Pour du café attendri


Dany Marquis

J’ai beaucoup de plaisir à déguster une tasse de café, bien préparée, aromatique et complexe.  Les sensations que j’éprouve vis-à-vis ce breuvage proviennent autant des plaisirs reliés à la consommation que de la conscience du travail effectué, de l’agriculture à la tasse, et je demeure envahi de respect.  Et c’est avec humilité que j’envisage mon travail en fin de chaîne, travail consistant à exprimer de mon mieux le terroir de chaque café, par le processus de torréfaction.  Et on travaille fort pour le faire car je sais que la production de café est ardue et ingrate, comme peut l’être l’agriculture.  Et c’est à cause de cet état d’esprit que je demeure pantois devant la mode grandissante de dégradation du café, avant la torréfaction, supposément pour l’améliorer. 

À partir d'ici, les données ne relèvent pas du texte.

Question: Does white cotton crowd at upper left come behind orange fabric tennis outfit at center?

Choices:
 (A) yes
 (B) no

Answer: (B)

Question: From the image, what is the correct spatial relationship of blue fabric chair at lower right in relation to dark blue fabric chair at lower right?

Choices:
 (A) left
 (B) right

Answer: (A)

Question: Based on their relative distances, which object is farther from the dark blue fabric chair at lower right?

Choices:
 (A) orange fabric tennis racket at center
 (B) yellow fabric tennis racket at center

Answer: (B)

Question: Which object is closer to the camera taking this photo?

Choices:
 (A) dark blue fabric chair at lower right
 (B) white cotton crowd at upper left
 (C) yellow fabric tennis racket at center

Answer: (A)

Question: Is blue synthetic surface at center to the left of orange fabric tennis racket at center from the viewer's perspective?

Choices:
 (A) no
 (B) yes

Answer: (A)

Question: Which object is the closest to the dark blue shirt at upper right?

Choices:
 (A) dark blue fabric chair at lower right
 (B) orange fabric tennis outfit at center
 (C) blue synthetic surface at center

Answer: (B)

Peut-être suis-je déjà figé sur mon époque, et condamné à dire à mes petits-enfants : « Dans mon temps, on avait du vrai café, pas du café qui est passé par l’anus d’une bestiole exotique! »  C’est dit!  J’ai l’impression que chaque pays autour de l’Équateur se cherche une bestiole qui bouffe du café, quitte à en trouver une et à l’encourager fortement à ingérer les fruits du caféier.    

Certaines personnes, cupides, ont vu qu’il était possible de ramasser la merde d’une civette indonésienne, de laver les grains de café et de vendre ça à prix de fou.  

Et le bal continue avec les éléphants ...

À quand l’huile de pépin de raisin provenant des excréments de blaireaux qui vivent librement dans les vignobles et qui bouffent les grappes?

Mais qu’est-ce qu’on peut bien trouver qui bouffe quelque chose et qui permet de le vendre e à 100 fois le prix?  Après le phénomène des start-up, voici comment devenir riche en peu de temps…

Et si je donne juste de l’eau d’érable à une chèvre durant 6 mois, ça donne quoi?  J’ai une idée, on va faire bouffer de la graine de lin aux poules!  Ah!  On me dit que ça existe déjà…

Je suis mal à l’aise avec cette forme d’innovation et m’inscris dans la tradition de torréfaction des cafés qui n’ont pas passé par l’anus d’une bestiole.  Eh oui, et on n’essaie même pas de trouver des façons de tripoter le café pour nous permettre de vous raconter une histoire et de vous le vendre plus cher.

On pourrait dire :

Avant de le mettre dans le torréfacteur, un membre de l’équipe prend le sac de 60kg de café vert et l’amène prendre une bière à la brasserie d’à coté dans notre luxueux camion de livraison.  On lui parle un peu et on lui raconte des anecdotes et des blagues salaces.  Durant notre monologue,  le grain, tout doucement, s’attendrit, libre et heureux.  Durant ce temps,  nous, à l’atelier, on réchauffe la cuve du torréfacteur.  Et quand le café « attendri » revient à sa destination initiale, on le prend par le haut, on lui fend le dessus, on le sépare en trois et on le sacre dans le torréfacteur à 375°F.  C’est qu’on appelle chez nous « attendrir le café ».  Nous sommes les seuls au Québec, et peut-être au monde à utiliser cette méthode d’attendrissement du café.  Ce procédé typique à la Gaspésie permet de diminuer l’amertume du café et permet de diminuer la cruauté qu’on réserve habituellement au café.  Semblable aux dernières volontés du condamné à mort, son dernier repas, sa cigarette, nous permettons aux grains de s’épanouir malgré le triste destin qui l’attend.  À la Brûlerie du Quai, nous projetons notre humanité dans notre torréfaction par notre processus unique d’attendrissement de la fève. 

Il y a le café de torréfaction supérieure.

Il y a maintenant le café attendri.

Dany Marquis

 

 

 

 

 

 

 

 

 

 



1 commentaire


  • Deny Bisson

    Hé bien pourquoi pas acheter Canadien tant qu’à y être!